--- Records supplied ---

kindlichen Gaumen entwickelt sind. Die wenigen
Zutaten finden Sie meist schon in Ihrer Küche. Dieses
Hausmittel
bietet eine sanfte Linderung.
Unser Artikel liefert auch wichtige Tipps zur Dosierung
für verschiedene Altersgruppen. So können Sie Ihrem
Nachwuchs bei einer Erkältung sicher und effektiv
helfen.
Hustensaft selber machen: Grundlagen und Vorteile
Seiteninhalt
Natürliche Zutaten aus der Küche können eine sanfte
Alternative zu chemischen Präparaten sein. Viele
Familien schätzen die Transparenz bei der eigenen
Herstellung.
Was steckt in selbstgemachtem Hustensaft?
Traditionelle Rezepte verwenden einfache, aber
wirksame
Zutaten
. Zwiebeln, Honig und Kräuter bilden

---
--- Records supplied ---

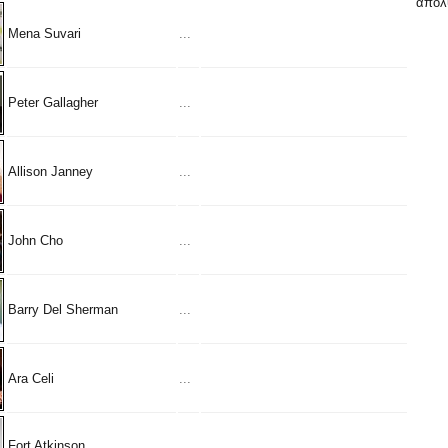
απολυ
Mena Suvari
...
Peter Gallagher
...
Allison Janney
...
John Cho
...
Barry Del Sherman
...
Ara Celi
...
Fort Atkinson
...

---
--- Records supplied ---

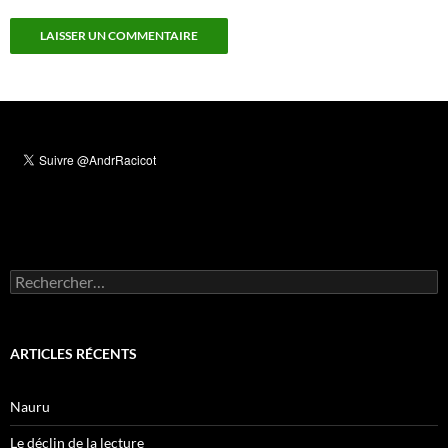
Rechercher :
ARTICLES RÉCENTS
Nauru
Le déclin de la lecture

---

Out of the listing above, reproduce exactly the lines from the one with "kindlichen Gaumen entwickelt" up to and including the one with "und Kräuter bilden".

kindlichen Gaumen entwickelt sind. Die wenigen
Zutaten finden Sie meist schon in Ihrer Küche. Dieses
Hausmittel
bietet eine sanfte Linderung.
Unser Artikel liefert auch wichtige Tipps zur Dosierung
für verschiedene Altersgruppen. So können Sie Ihrem
Nachwuchs bei einer Erkältung sicher und effektiv
helfen.
Hustensaft selber machen: Grundlagen und Vorteile
Seiteninhalt
Natürliche Zutaten aus der Küche können eine sanfte
Alternative zu chemischen Präparaten sein. Viele
Familien schätzen die Transparenz bei der eigenen
Herstellung.
Was steckt in selbstgemachtem Hustensaft?
Traditionelle Rezepte verwenden einfache, aber
wirksame
Zutaten
. Zwiebeln, Honig und Kräuter bilden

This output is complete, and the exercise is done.